Step 2 — Severity and acuity?
- PT prolonged + albumin falling → impaired synthesis → severity marker (indicates significant parenchymal reserve loss)
- ALT >40× normal → acute/severe hepatocellular injury (paracetamol, ischaemia, fulminant viral)
- ALP >4× + GGT elevated + jaundice → significant cholestasis

Step 3 — Aetiology narrowing:
- Hepatocellular + viral prodrome → hepatitis serology (HBsAg, anti-HBc IgM, anti-HCV)
- Hepatocellular + history of alcohol → AST:ALT >2:1, ↑GGT, ↓MCV
- Cholestatic + pain + fever → choledocholithiasis (ultrasound)
- Cholestatic + painless + weight loss → carcinoma head of pancreas (CECT)

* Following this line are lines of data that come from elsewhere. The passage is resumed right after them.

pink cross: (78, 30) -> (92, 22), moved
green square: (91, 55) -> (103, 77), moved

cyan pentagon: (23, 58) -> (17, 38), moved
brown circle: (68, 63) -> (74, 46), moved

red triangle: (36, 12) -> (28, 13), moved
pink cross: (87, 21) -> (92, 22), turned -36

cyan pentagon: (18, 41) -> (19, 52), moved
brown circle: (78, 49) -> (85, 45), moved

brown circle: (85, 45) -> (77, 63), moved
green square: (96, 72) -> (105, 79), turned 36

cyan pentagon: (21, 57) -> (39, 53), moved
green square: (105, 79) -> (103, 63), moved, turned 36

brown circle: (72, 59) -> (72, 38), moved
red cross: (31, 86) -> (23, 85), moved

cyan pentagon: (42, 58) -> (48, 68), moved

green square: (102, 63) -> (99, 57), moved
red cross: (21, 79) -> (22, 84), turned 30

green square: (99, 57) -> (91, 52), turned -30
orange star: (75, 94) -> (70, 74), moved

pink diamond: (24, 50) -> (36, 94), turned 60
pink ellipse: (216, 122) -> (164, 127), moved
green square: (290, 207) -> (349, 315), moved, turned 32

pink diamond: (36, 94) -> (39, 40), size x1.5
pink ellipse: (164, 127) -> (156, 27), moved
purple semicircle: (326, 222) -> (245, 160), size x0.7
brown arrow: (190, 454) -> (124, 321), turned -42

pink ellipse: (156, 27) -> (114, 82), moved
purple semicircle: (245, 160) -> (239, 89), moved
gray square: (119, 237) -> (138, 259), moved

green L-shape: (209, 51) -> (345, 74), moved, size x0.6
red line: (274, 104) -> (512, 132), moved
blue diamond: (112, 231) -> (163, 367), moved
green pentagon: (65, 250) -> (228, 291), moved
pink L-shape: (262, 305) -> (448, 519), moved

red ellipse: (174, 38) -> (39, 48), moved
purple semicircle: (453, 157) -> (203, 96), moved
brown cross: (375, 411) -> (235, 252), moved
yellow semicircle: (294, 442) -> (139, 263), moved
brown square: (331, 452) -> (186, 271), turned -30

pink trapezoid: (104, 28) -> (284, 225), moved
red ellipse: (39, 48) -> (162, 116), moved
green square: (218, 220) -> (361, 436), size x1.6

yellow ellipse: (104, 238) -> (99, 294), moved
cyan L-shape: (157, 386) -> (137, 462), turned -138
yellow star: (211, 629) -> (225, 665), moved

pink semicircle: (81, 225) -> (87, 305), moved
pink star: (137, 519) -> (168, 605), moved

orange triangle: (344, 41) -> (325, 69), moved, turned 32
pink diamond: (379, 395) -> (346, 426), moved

- Cholestatic + AMA positive + middle-aged woman → Primary biliary cholangitis

Return to the opening case: Direct bilirubin 7.8/total 9.2 (84% conjugated), ALP 480, GGT 310, transaminases minimally elevated, urine bilirubin positive, urobilinogen absent → Posthepatic/obstructive pattern. Courvoisier sign in a 35-year-old man with painless progressive jaundice → carcinoma head of pancreas until proven otherwise. Ultrasound next.